51 I am the living bread that came down from heaven. Whoever eats this bread will live forever. This bread is my flesh, which I will give for the life of the world.” (John 6:51 NIV)

Immediately following His words, we find the Jewish leaders fighting among themselves about what Jesus had just said. Instead of backing off or saying, “Hey guys let me explain to you what I mean,” Jesus spoke up again in an even more offensive way when He said, in John 6:53-54.

53 Jesus said to them, “Very truly I tell you, unless you eat the flesh of the Son of Man and drink his blood, you have no life in you. 54 Whoever eats my flesh and drinks my blood has eternal life, and I will raise them up at the last day. (John 6:53-54 NIV)

If they were arguing and fighting about what Jesus said in verse 51, then their heads were about to explode when Jesus restated what He had said earlier in even stronger terms. They would have been so upset because the Law strictly forbid anyone from eating or drinking blood, or even eating meat that hadn’t been drained of blood.

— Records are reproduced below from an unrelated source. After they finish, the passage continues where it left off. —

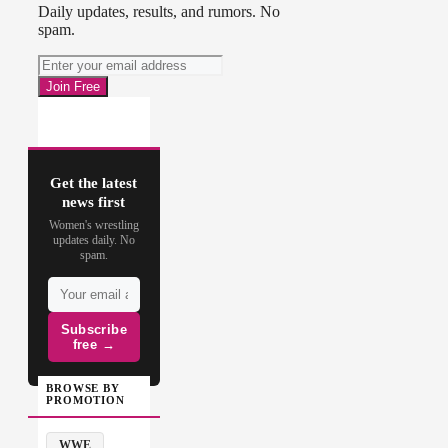
Daily updates, results, and rumors. No
spam.
Get the latest
news first
Women's wrestling
updates daily. No
spam.
Subscribe
free →
BROWSE BY
PROMOTION
WWE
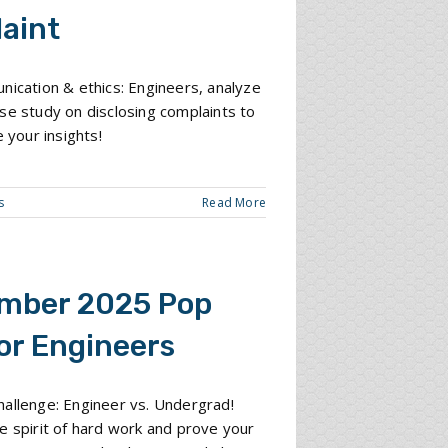
aint
nication & ethics: Engineers, analyze
se study on disclosing complaints to
e your insights!
s
Read More
mber 2025 Pop
or Engineers
allenge: Engineer vs. Undergrad!
e spirit of hard work and prove your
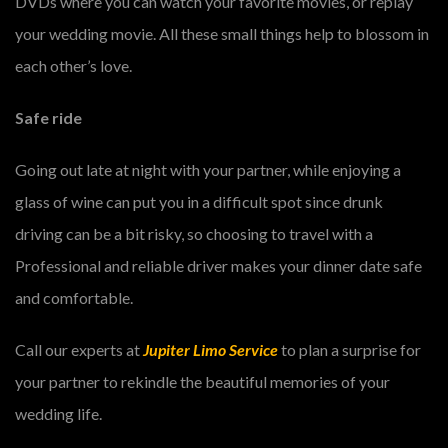
DVDs where you can watch your favorite movies, or replay
your wedding movie. All these small things help to blossom in
each other’s love.
Safe ride
Going out late at night with your partner, while enjoying a
glass of wine can put you in a difficult spot since drunk
driving can be a bit risky, so choosing to travel with a
Professional and reliable driver makes your dinner date safe
and comfortable.
Call our experts at
Jupiter Limo Service
to plan a surprise for
your partner to rekindle the beautiful memories of your
wedding life.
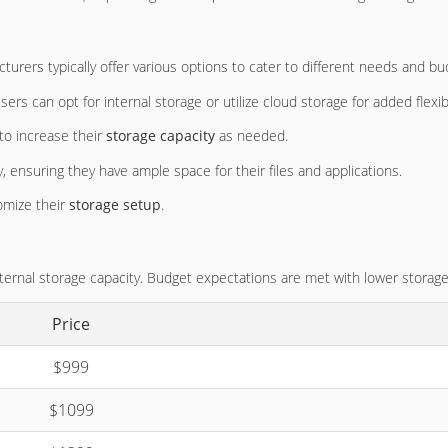
turers typically offer various options to cater to different needs and bu
Users can opt for internal storage or utilize cloud storage for added flexibi
 to increase their
storage capacity
as needed.
 ensuring they have ample space for their files and applications.
omize their
storage setup
.
nternal storage capacity. Budget expectations are met with lower storage
Price
$999
$1099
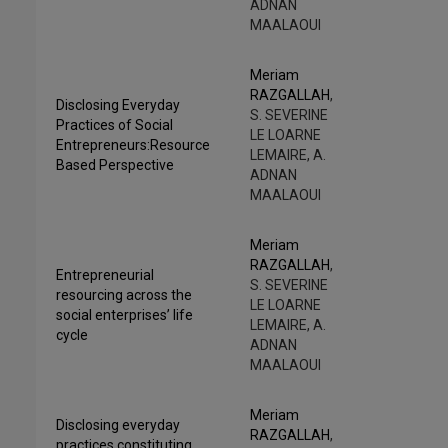
ADNAN
MAALAOUI
Meriam
RAZGALLAH
,
Disclosing Everyday
S. SEVERINE
Practices of Social
LE LOARNE
Entrepreneurs:Resource
LEMAIRE, A.
Based Perspective
ADNAN
MAALAOUI
Meriam
RAZGALLAH
,
Entrepreneurial
S. SEVERINE
resourcing across the
LE LOARNE
social enterprises’ life
LEMAIRE, A.
cycle
ADNAN
MAALAOUI
Meriam
Disclosing everyday
RAZGALLAH
,
practices constituting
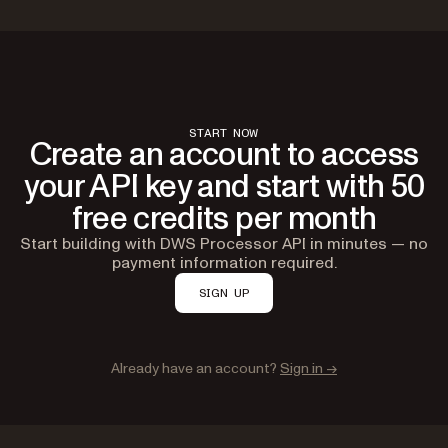
START NOW
Create an account to access
your API key and start with 50
free credits per month
Start building with DWS Processor API in minutes — no
payment information required.
SIGN UP
Already have an account?
Sign in →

In Leviticus 17:10-14 we read,

10 “‘I will set my face against any Israelite or any foreigner residing among them who eats blood, and I will cut them off from the people. 11 For the life of a creature is in the blood, and I have given it to you to make atonement for yourselves on the altar; it is the blood that makes atonement for one’s life. 12 Therefore I say to the Israelites, “None of you may eat blood, nor may any foreigner residing among you eat blood.” 13 “‘Any Israelite or any foreigner residing among you who hunts any animal or bird that may be eaten must drain out the blood and cover it with earth, 14 because the life of every creature is its blood. That is why I have said to the Israelites, “You must not eat the blood of any creature, because the life of every creature is its blood; anyone who eats it must be cut off.” (Leviticus 17:10-14 NIV)

As I mentioned to you at the beginning of our study, nobody who was present in Capernaum thought Jesus was talking about literally eating His flesh and drinking His blood, but what did He mean? First of all, we have to go back to John 6:40 because it is very similar to verse 54. Take a look at verse 40. Jesus said,

40 For my Father’s will is that everyone who looks to the Son and believes in him shall have eternal life, and I will raise them up at the last day.” (John 6:40 NIV)

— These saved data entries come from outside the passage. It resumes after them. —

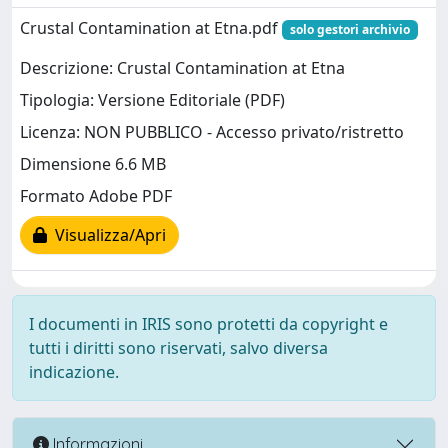
Crustal Contamination at Etna.pdf
solo gestori archivio
Descrizione: Crustal Contamination at Etna
Tipologia: Versione Editoriale (PDF)
Licenza: NON PUBBLICO - Accesso privato/ristretto
Dimensione 6.6 MB
Formato Adobe PDF
Visualizza/Apri
I documenti in IRIS sono protetti da copyright e
tutti i diritti sono riservati, salvo diversa
indicazione.
Informazioni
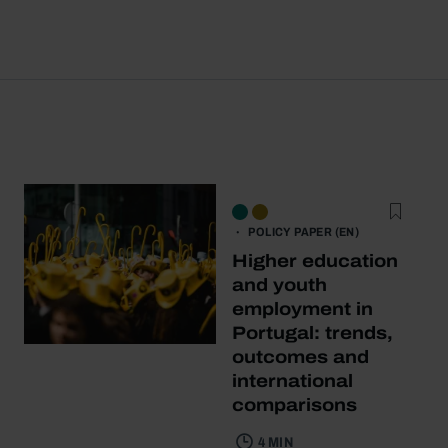
POLICY PAPER (EN)
Higher education
and youth
employment in
Portugal: trends,
outcomes and
international
comparisons
4 MIN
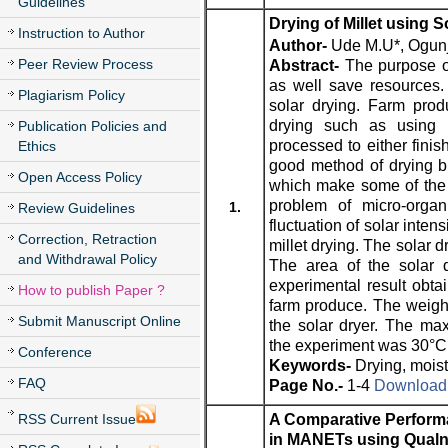
Guidelines
Drying of Millet using S
Instruction to Author
Author-
Ude M.U*, Ogunjob
Peer Review Process
Abstract-
The purpose of
as well save resources.
Plagiarism Policy
solar drying. Farm pro
drying such as using k
Publication Policies and
processed to either finis
Ethics
good method of drying bu
Open Access Policy
which make some of the 
problem of micro-orga
1.
Review Guidelines
fluctuation of solar inten
Correction, Retraction
millet drying. The solar d
and Withdrawal Policy
The area of the solar 
experimental result obta
How to publish Paper ?
farm produce. The weigh
Submit Manuscript Online
the solar dryer. The ma
the experiment was 30°C
Conference
Keywords-
Drying, moist
FAQ
Page No.-
1-4
Download t
RSS Current Issue
A Comparative Perform
in MANETs using Qualne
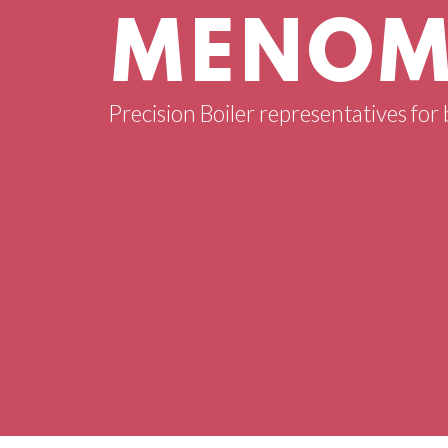
MENOMI
Precision Boiler representatives for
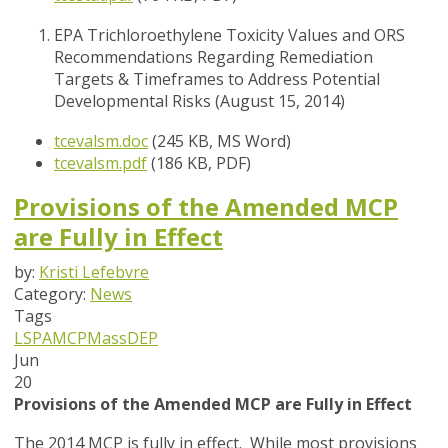
EPA Trichloroethylene Toxicity Values and ORS
Recommendations Regarding Remediation
Targets & Timeframes to Address Potential
Developmental Risks (August 15, 2014)
tcevalsm.doc
(245 KB, MS Word)
tcevalsm.pdf
(186 KB, PDF)
Provisions of the Amended MCP
are Fully in Effect
by:
Kristi Lefebvre
Category:
News
Tags
LSPA
MCP
MassDEP
Jun
20
Provisions of the Amended MCP are Fully in Effect
The 2014 MCP is fully in effect. While most provisions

Jesus said, “…everyone who looks to the Son and believes in him shall have eternal life, and I will raise them up at the last day.” In verse 54, Jesus said, “Whoever eats my flesh and drinks my blood has eternal life, and I will raise them up at the last day.” What in the world was Jesus talking about? Some have said that Jesus was referring to Communion, the eating and drinking of the bread and the juice, representative of the broken body and shed blood of Christ, but that can’t be right because Communion doesn’t save us, or give us eternal life. St. Augustine interpreted verse 54 from the standpoint of verse 40 and said, “Believe and you have eaten.” John MacArthur says that the metaphors of eating Jesus’ flesh and drinking His blood are used to stress the necessity of accepting Jesus’ sacrificial death on our behalf. The writers of the New Testament oftentimes linked “blood” with Jesus’ sacrifice. Jesus Himself did this when He shared the Passover with His disciples. Jesus took the cup and redefined it so that His disciples would know without question that He was the Passover Lamb, the Lamb whose blood would be shed for the sins of those who were alienated from God because of their sin. In Matthew 26:28, Jesus said,

28 This is my blood of the covenant, which is poured out for many for the forgiveness of sins. (Matthew 26:28 NIV)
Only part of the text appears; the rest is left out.